The English scientist and writer Alfred Russel Wallace declared it “the most remarkable and important book of the present century.” George was soon an international figure. Leo Tolstoy, John Dewey, and Bernard Shaw were among the multitude of George's admirers. Said Dewey, “Henry George is one of a small number of definitely original social philosophers that the world has produced. It would require less than the fingers of the two hands to enumerate those who, from Plato down, rank with Henry George among the world's social philosophers.”
After meeting Irish radical Michael Davitt in New York in 1879, and hearing of widespread peasant evictions in Ireland, George applied his theories to the Emerald Isle. Shortly thereafter he began lecturing on behalf of the Irish Land League in New England and Canada, and ultimately visited Ireland to wide acclaim. George made six lecture tours of Europe, where his ideas were more enthusiastically embraced than in the United States. In 1886 George honored the appeal of numerous labor groups and ran, unsuccessfully, for mayor of New York City. He spent the rest of his life arguing for social reform.
Labor, George argued, was the only real source of wealth in the world. With the wild land speculation in the American west, however, landowners reaped huge profits simply by holding on to land as the populations around them increased. Meanwhile, those who owned no land saw almost all their living expenses rise as a result. To combat this unhealthy social and economic bifurcation, George proposed a property tax that would confiscate the landowners’ “unearned increment”—any increase in value that did not arise from improvements made directly by the owner.
Since the value of the land was created by society and not by the landowner, society should reap the benefit. This 100 percent tax on the increased value of land, which George's followers began to call the “single tax,” would bring in so much capital, he argued, that all other taxes would be unnecessary.
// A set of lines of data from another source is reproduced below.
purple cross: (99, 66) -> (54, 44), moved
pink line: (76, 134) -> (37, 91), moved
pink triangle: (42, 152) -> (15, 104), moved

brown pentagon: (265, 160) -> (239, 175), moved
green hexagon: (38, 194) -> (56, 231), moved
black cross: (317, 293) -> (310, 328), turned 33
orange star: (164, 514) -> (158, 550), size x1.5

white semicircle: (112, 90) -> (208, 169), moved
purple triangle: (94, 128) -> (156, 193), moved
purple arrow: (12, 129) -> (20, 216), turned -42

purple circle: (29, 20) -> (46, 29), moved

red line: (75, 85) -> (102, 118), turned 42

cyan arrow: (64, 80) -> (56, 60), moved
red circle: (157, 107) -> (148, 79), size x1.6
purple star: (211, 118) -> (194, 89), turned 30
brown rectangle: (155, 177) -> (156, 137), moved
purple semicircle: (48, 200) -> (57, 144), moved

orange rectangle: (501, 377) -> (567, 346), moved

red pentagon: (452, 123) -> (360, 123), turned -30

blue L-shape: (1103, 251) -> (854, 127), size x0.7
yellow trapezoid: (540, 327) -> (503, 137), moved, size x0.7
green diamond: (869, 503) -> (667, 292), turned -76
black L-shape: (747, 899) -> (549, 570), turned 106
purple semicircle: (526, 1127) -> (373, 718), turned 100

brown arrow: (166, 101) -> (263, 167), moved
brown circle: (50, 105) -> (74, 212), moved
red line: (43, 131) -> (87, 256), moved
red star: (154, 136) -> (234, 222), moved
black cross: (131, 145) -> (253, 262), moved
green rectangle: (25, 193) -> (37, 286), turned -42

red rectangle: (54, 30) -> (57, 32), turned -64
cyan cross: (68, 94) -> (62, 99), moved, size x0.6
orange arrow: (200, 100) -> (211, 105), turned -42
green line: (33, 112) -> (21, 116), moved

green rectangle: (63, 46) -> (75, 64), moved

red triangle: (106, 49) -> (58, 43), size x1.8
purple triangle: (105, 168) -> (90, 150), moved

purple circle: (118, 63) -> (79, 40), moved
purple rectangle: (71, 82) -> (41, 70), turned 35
The collected fees could be used to equalize wealth, raise revenue to aid the poor, and stabilize society through the creation of excellent schools, museums, theaters, and other social and cultural institutions. “Ignorance and vice, the recklessness and immorality engendered by the inequality in the distribution of wealth,” would be replaced by an “increase in wages, and the opening of new avenues of employment which would result from the appropriation of rent to public purposes,” as phrased in Progress and Poverty. As Fred Nicklason has ably demonstrated, George's vision was not simply economic but also religious in nature. George fiercely believed that “man's errors, not God's providence, caused poverty.” The right to tax land, he believed, was “natural and cannot be alienated. It is the free gift of his Creator to every man who comes into the world—a right as sacred, as indefeasible as his right to life itself.” Though the single tax was never adopted by any government, it influenced progressive tax policy in the United States, the United Kingdom, and New Zealand; inspired a large number of local and state politicians; and influenced a generation of investigative reporters, including Benjamin Flower, Ida Tarbell, Charles Edward Russell, Lincoln Steffens, and Upton Sinclair.